The problem: Scan the material and copy out each line where the word "increment" occurs.
============================================================
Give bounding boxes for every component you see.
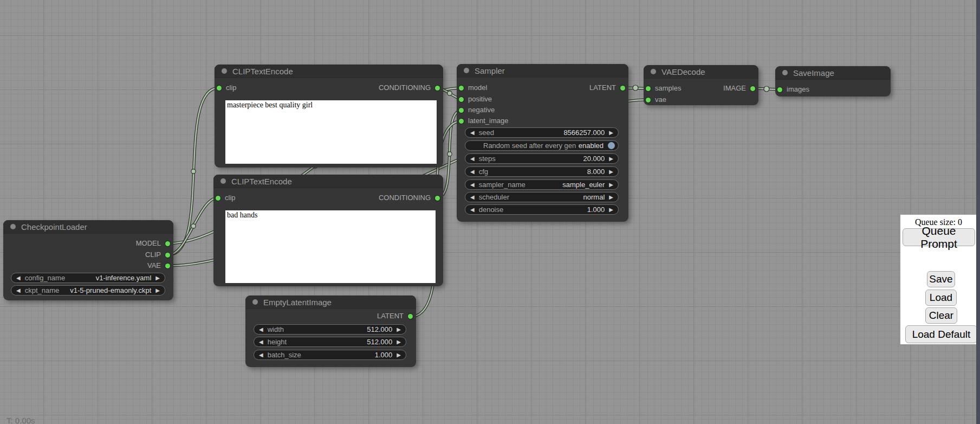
toggle-icon[interactable] [608, 142, 615, 149]
decrement-arrow-icon[interactable]: ◀ [16, 285, 21, 295]
node-title: CheckpointLoader [21, 220, 87, 233]
input-slot-samples[interactable]: samples [646, 84, 681, 93]
output-slot-icon[interactable] [435, 86, 440, 91]
increment-arrow-icon[interactable]: ▶ [397, 350, 401, 360]
node-title-bar[interactable]: CheckpointLoader [3, 220, 173, 234]
queue-prompt-button[interactable]: Queue Prompt [903, 228, 975, 246]
node-status-dot-icon [252, 299, 258, 305]
node-vae-decode[interactable]: VAEDecode samples vae IMAGE [644, 65, 758, 105]
increment-arrow-icon[interactable]: ▶ [609, 179, 613, 190]
node-checkpoint-loader[interactable]: CheckpointLoader MODEL CLIP VAE ◀ config… [3, 220, 173, 300]
input-slot-icon[interactable] [459, 97, 464, 102]
load-button[interactable]: Load [925, 290, 957, 306]
input-slot-images[interactable]: images [777, 85, 809, 94]
output-slot-conditioning[interactable]: CONDITIONING [379, 83, 440, 92]
node-graph-canvas[interactable]: CheckpointLoader MODEL CLIP VAE ◀ config… [0, 0, 980, 424]
prompt-textarea[interactable]: bad hands [225, 210, 436, 283]
increment-arrow-icon[interactable]: ▶ [155, 273, 160, 283]
widget-value: 8.000 [488, 168, 605, 176]
increment-arrow-icon[interactable]: ▶ [609, 192, 613, 202]
decrement-arrow-icon[interactable]: ◀ [470, 192, 475, 202]
decrement-arrow-icon[interactable]: ◀ [259, 350, 263, 360]
decrement-arrow-icon[interactable]: ◀ [470, 166, 475, 177]
output-slot-image[interactable]: IMAGE [723, 84, 755, 93]
increment-arrow-icon[interactable]: ▶ [155, 285, 160, 295]
widget-seed[interactable]: ◀ seed 8566257.000 ▶ [465, 127, 619, 138]
output-slot-model[interactable]: MODEL [136, 239, 170, 248]
input-slot-icon[interactable] [646, 86, 651, 91]
widget-label: seed [479, 129, 494, 137]
input-slot-latent-image[interactable]: latent_image [459, 117, 508, 125]
slot-label: IMAGE [723, 84, 746, 92]
widget-cfg[interactable]: ◀ cfg 8.000 ▶ [465, 166, 619, 177]
widget-label: denoise [479, 205, 504, 214]
node-title-bar[interactable]: SaveImage [775, 66, 891, 80]
increment-arrow-icon[interactable]: ▶ [397, 337, 401, 347]
input-slot-icon[interactable] [459, 86, 464, 91]
output-slot-latent[interactable]: LATENT [377, 312, 413, 320]
widget-width[interactable]: ◀ width 512.000 ▶ [254, 324, 406, 335]
node-title-bar[interactable]: Sampler [457, 64, 628, 78]
widget-sampler-name[interactable]: ◀ sampler_name sample_euler ▶ [465, 179, 619, 190]
widget-random-seed-toggle[interactable]: Random seed after every gen enabled [465, 140, 619, 151]
widget-config-name[interactable]: ◀ config_name v1-inference.yaml ▶ [11, 273, 165, 283]
decrement-arrow-icon[interactable]: ◀ [259, 324, 263, 335]
increment-arrow-icon[interactable]: ▶ [397, 324, 401, 335]
node-empty-latent-image[interactable]: EmptyLatentImage LATENT ◀ width 512.000 … [245, 295, 416, 367]
input-slot-vae[interactable]: vae [646, 95, 666, 104]
output-slot-latent[interactable]: LATENT [589, 83, 625, 92]
node-save-image[interactable]: SaveImage images [775, 66, 891, 97]
increment-arrow-icon[interactable]: ▶ [609, 204, 613, 215]
decrement-arrow-icon[interactable]: ◀ [16, 273, 21, 283]
output-slot-icon[interactable] [408, 314, 413, 319]
input-slot-clip[interactable]: clip [217, 83, 237, 92]
decrement-arrow-icon[interactable]: ◀ [470, 204, 475, 215]
output-slot-icon[interactable] [620, 86, 625, 91]
node-title-bar[interactable]: EmptyLatentImage [245, 295, 416, 309]
widget-denoise[interactable]: ◀ denoise 1.000 ▶ [465, 204, 619, 215]
node-title-bar[interactable]: CLIPTextEncode [215, 65, 443, 78]
widget-ckpt-name[interactable]: ◀ ckpt_name v1-5-pruned-emaonly.ckpt ▶ [11, 285, 165, 295]
widget-scheduler[interactable]: ◀ scheduler normal ▶ [465, 192, 619, 202]
widget-height[interactable]: ◀ height 512.000 ▶ [254, 337, 406, 347]
input-slot-clip[interactable]: clip [216, 194, 236, 202]
input-slot-icon[interactable] [459, 119, 464, 124]
decrement-arrow-icon[interactable]: ◀ [259, 337, 263, 347]
increment-arrow-icon[interactable]: ▶ [609, 153, 613, 164]
input-slot-icon[interactable] [459, 108, 464, 113]
save-button[interactable]: Save [927, 271, 955, 287]
input-slot-icon[interactable] [217, 86, 222, 91]
node-title-bar[interactable]: CLIPTextEncode [213, 175, 443, 188]
node-clip-text-encode-negative[interactable]: CLIPTextEncode clip CONDITIONING bad han… [213, 175, 443, 286]
output-slot-icon[interactable] [165, 253, 170, 258]
decrement-arrow-icon[interactable]: ◀ [470, 153, 475, 164]
input-slot-icon[interactable] [777, 87, 782, 92]
input-slot-positive[interactable]: positive [459, 95, 492, 104]
decrement-arrow-icon[interactable]: ◀ [470, 127, 475, 138]
output-slot-icon[interactable] [750, 86, 755, 91]
output-slot-icon[interactable] [435, 196, 440, 201]
widget-steps[interactable]: ◀ steps 20.000 ▶ [465, 153, 619, 164]
node-title-bar[interactable]: VAEDecode [644, 65, 758, 79]
widget-value: 20.000 [496, 155, 605, 163]
output-slot-icon[interactable] [165, 264, 170, 268]
clear-button[interactable]: Clear [925, 307, 957, 324]
input-slot-negative[interactable]: negative [459, 106, 495, 114]
input-slot-icon[interactable] [646, 98, 651, 102]
output-slot-clip[interactable]: CLIP [145, 250, 170, 259]
increment-arrow-icon[interactable]: ▶ [609, 127, 613, 138]
node-sampler[interactable]: Sampler model positive negative latent_i… [457, 64, 628, 222]
load-default-button[interactable]: Load Default [905, 325, 977, 343]
prompt-textarea[interactable]: masterpiece best quality girl [225, 100, 437, 164]
widget-batch-size[interactable]: ◀ batch_size 1.000 ▶ [254, 350, 406, 360]
decrement-arrow-icon[interactable]: ◀ [470, 179, 475, 190]
widget-value: 1.000 [301, 351, 392, 359]
output-slot-vae[interactable]: VAE [147, 261, 170, 270]
widget-label: steps [479, 155, 496, 163]
output-slot-icon[interactable] [165, 241, 170, 246]
input-slot-model[interactable]: model [459, 83, 487, 92]
increment-arrow-icon[interactable]: ▶ [609, 166, 613, 177]
node-clip-text-encode-positive[interactable]: CLIPTextEncode clip CONDITIONING masterp… [215, 65, 443, 168]
input-slot-icon[interactable] [216, 196, 220, 201]
output-slot-conditioning[interactable]: CONDITIONING [379, 194, 440, 202]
============================================================
Exercise solution:
increment-arrow-icon[interactable]: ▶ [397, 350, 401, 360]
increment-arrow-icon[interactable]: ▶ [609, 179, 613, 190]
increment-arrow-icon[interactable]: ▶ [155, 273, 160, 283]
increment-arrow-icon[interactable]: ▶ [609, 192, 613, 202]
increment-arrow-icon[interactable]: ▶ [155, 285, 160, 295]
increment-arrow-icon[interactable]: ▶ [397, 337, 401, 347]
increment-arrow-icon[interactable]: ▶ [397, 324, 401, 335]
increment-arrow-icon[interactable]: ▶ [609, 204, 613, 215]
increment-arrow-icon[interactable]: ▶ [609, 153, 613, 164]
increment-arrow-icon[interactable]: ▶ [609, 127, 613, 138]
increment-arrow-icon[interactable]: ▶ [609, 166, 613, 177]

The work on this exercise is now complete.